Take a look at this photograph of open star cluster M103.
Which are the three brightest stars? Clearly, these stars should have the smallest magnitudes, right? And here are the Bt magnitudes in the Tycho-2 catalog.
star Bt mag --------------- A 7.6 B 8.6 C 9.3 D 12.6
But watch what happens when we take a picture of the same cluster of stars with a different sort of photographic emulsion.
Click on the picture above.
Which are the three brightest now? So which should have the smallest magnitude values?
Okay, something's fishy here: how can one set of stars be brightest in one picture, but a different set of stars be brightest in another? Perhaps looking at this sequence of images will give the answer.
Stars come in a wide variety of colors. It's not glaringly obvious when you look at them up the in sky, for several reasons:
Nonetheless, if you look carefully, you will see slight differences in colors. In the constellation Orion, for example,
Image courtesy of Denys Sakva
Betelgeuse, at the upper left, is clearly redder than most of the stars.
You can enhance the colors in a photograph (or an eyepiece) by defocusing so that the light is spread out over a larger area.
Image from Astronomy Picture of the Day 2004 July 8 , copyright Stefan Seip .
Q: What causes some stars to look blue and others red? In other words, what is the cause of stellar color?
The answer is temperature.
Let's take just a moment to discuss the way astronomers describe temperature. Here on Earth, under ordinary circumstances, people use temperature scales which tend to give "convenient" values for most objects: small positive numbers, like "12" or "45" or "98".
Fahrenheit Celsius ----------------------------------------------- temp = 0 salty water pure water freezes freezes temp = 100 human body pure water temperature boils ------------------------------------------------
Astronomers study objects which cover a much, much wider range of temperatures. Very cool clouds of gas and dust may have temperatures which are inconveniently low in this ordinary scales: -420 Fahrenheit or -250 Celsius. Ordinary stars like the Sun have temperatures in the thousands of degrees, and very hot stars may reach many tens of thousands. It is confusing to deal with both negative and positive numbers, so astronomers choose to adopt the Kelvin temperature scale: it starts at the coldest possible temperature, then moves upwards in steps which are the same size as Celsius degrees.

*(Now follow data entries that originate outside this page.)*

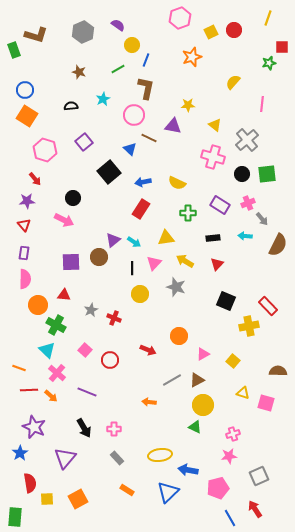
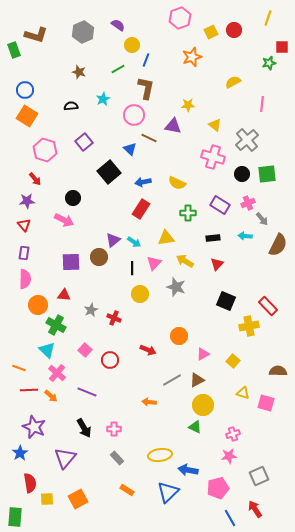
yellow semicircle at (233, 82): rotated 21 degrees clockwise
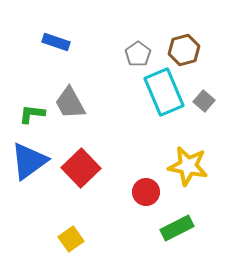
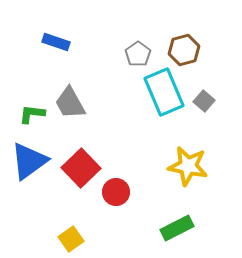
red circle: moved 30 px left
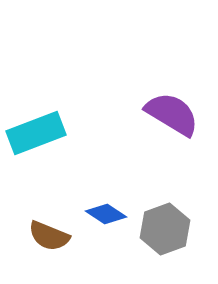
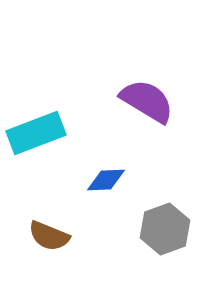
purple semicircle: moved 25 px left, 13 px up
blue diamond: moved 34 px up; rotated 36 degrees counterclockwise
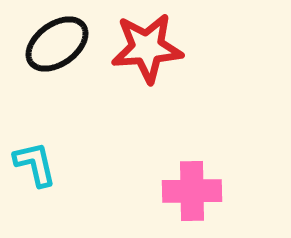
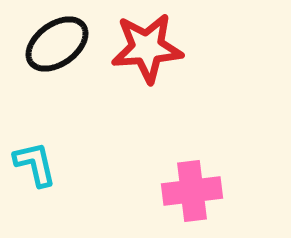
pink cross: rotated 6 degrees counterclockwise
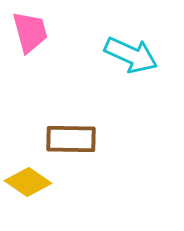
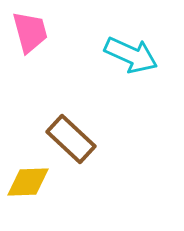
brown rectangle: rotated 42 degrees clockwise
yellow diamond: rotated 36 degrees counterclockwise
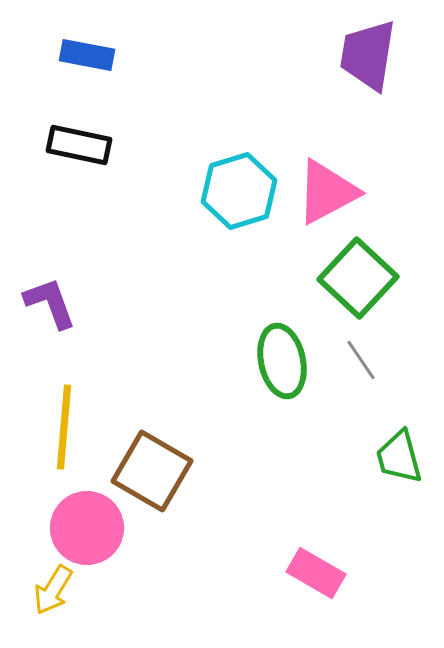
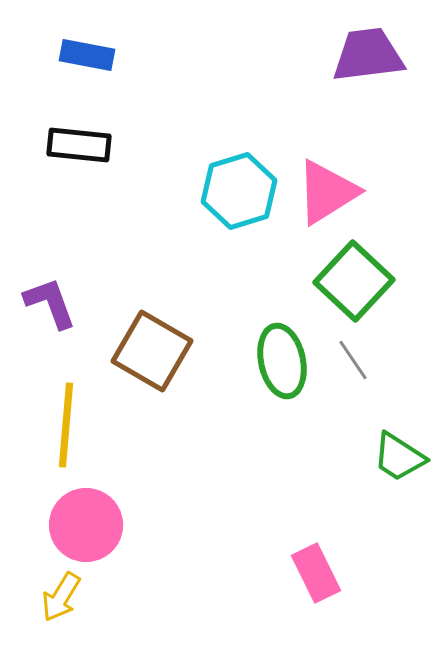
purple trapezoid: rotated 74 degrees clockwise
black rectangle: rotated 6 degrees counterclockwise
pink triangle: rotated 4 degrees counterclockwise
green square: moved 4 px left, 3 px down
gray line: moved 8 px left
yellow line: moved 2 px right, 2 px up
green trapezoid: rotated 42 degrees counterclockwise
brown square: moved 120 px up
pink circle: moved 1 px left, 3 px up
pink rectangle: rotated 34 degrees clockwise
yellow arrow: moved 8 px right, 7 px down
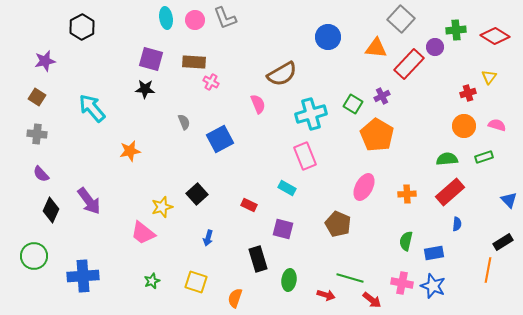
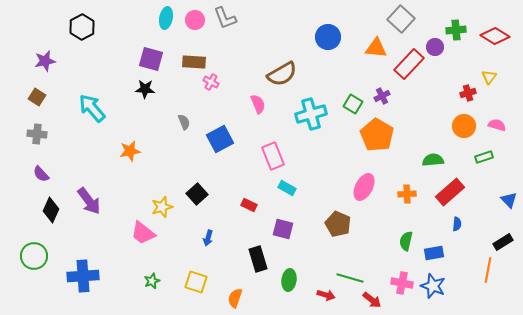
cyan ellipse at (166, 18): rotated 20 degrees clockwise
pink rectangle at (305, 156): moved 32 px left
green semicircle at (447, 159): moved 14 px left, 1 px down
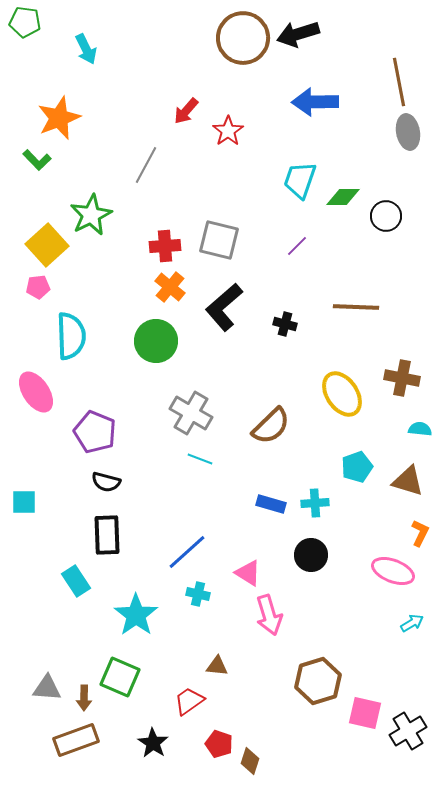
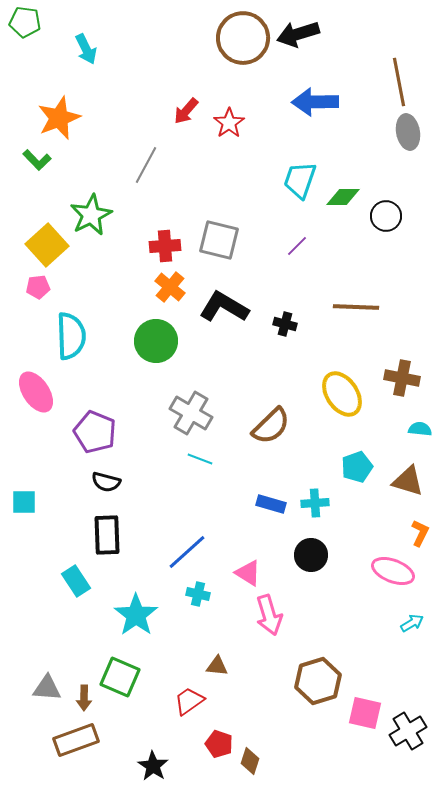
red star at (228, 131): moved 1 px right, 8 px up
black L-shape at (224, 307): rotated 72 degrees clockwise
black star at (153, 743): moved 23 px down
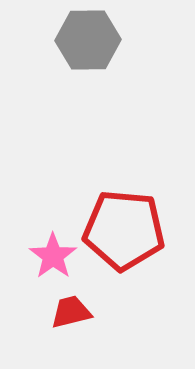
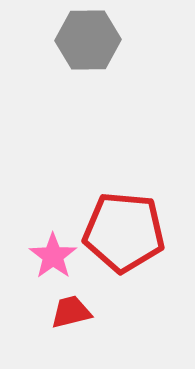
red pentagon: moved 2 px down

Fahrenheit Celsius Kelvin ----------------------------------------------------------- coldest possible -459 -273 0 temperature pure water freezes 32 0 273 pure water boils 212 100 373 ------------------------------------------------------------
It's easy to convert from Celsius to Kelvin: just add 273. Converting from Fahrenheit to Kelvin is a bit harder, but if you use Celsius as an intermediate step, it isn't so hard.
Note that scientists often omit the word "degrees" when describing a temperature in Kelvin. Pure water freezes at "0 degrees Celsius," but at "273 Kelvin". Someone who wants to sound old-fashioned might even write "273 Kelvins".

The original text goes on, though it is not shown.